* Description of the task:
Copy every line that contains the string "Шампуры" from the entries below.

* Dataset extract:
#####
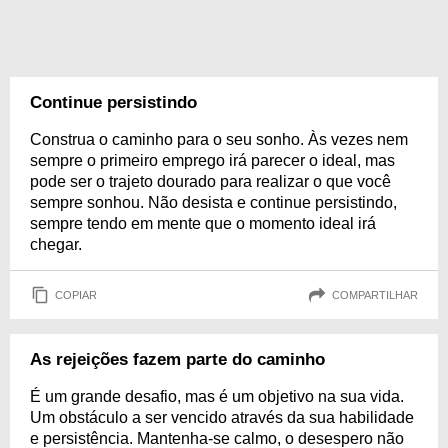
Continue persistindo
Construa o caminho para o seu sonho. Às vezes nem
sempre o primeiro emprego irá parecer o ideal, mas
pode ser o trajeto dourado para realizar o que você
sempre sonhou. Não desista e continue persistindo,
sempre tendo em mente que o momento ideal irá
chegar.
COPIAR
COMPARTILHAR
As rejeições fazem parte do caminho
É um grande desafio, mas é um objetivo na sua vida.
Um obstáculo a ser vencido através da sua habilidade
e persistência. Mantenha-se calmo, o desespero não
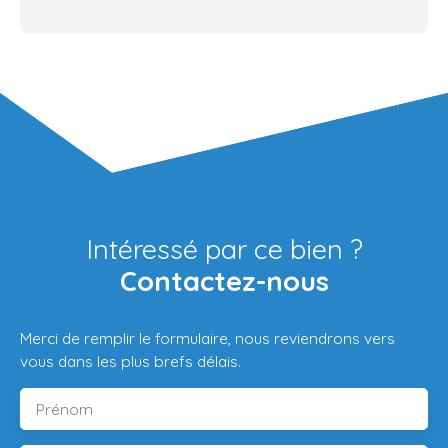
Intéressé par ce bien ?
Contactez-nous
Merci de remplir le formulaire, nous reviendrons vers
vous dans les plus brefs délais.
Prénom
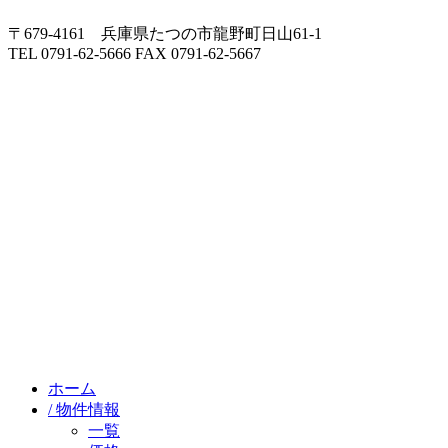
〒679-4161 兵庫県たつの市龍野町日山61-1
TEL 0791-62-5666 FAX 0791-62-5667
ホーム
/ 物件情報
一覧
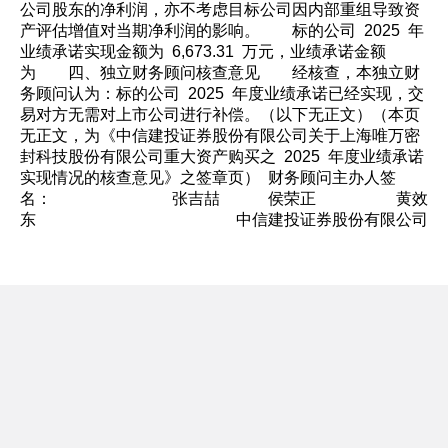
公司股东的净利润，亦不考虑目标公司因内部重组导致资
产评估增值对当期净利润的影响。 标的公司 2025 年
业绩承诺实现金额为 6,673.31 万元，业绩承诺金额
为 四、独立财务顾问核查意见 经核查，本独立财
务顾问认为：标的公司 2025 年度业绩承诺已经实现，交
易对方无需对上市公司进行补偿。（以下无正文）（本页
无正文，为《中信建投证券股份有限公司关于上海唯万密
封科技股份有限公司重大资产购买之 2025 年度业绩承诺
实现情况的核查意见》之签章页） 财务顾问主办人签
名： 张吉喆 侯荣正 黄效
东 中信建投证券股份有限公司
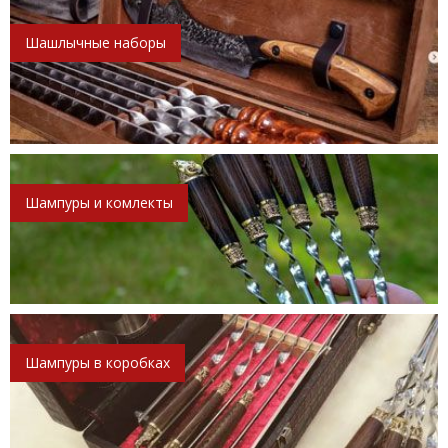
Шашлычные наборы
Шампуры и комлекты
Шампуры в коробках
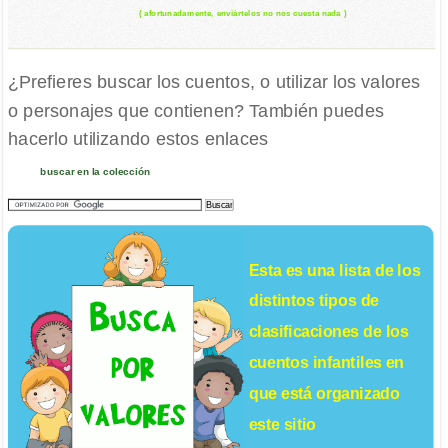
( afortunadamente, enviártelos no nos cuesta nada )
¿Prefieres buscar los cuentos, o utilizar los valores
o personajes que contienen? También puedes
hacerlo utilizando estos enlaces
buscar en la colección
Esta es una lista de los
distintos tipos de
clasificaciones de los
cuentos infantiles
en
que está organizado
este sitio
#####
* Reply to the exercise:
Шампуры и комлекты
Шампуры в коробках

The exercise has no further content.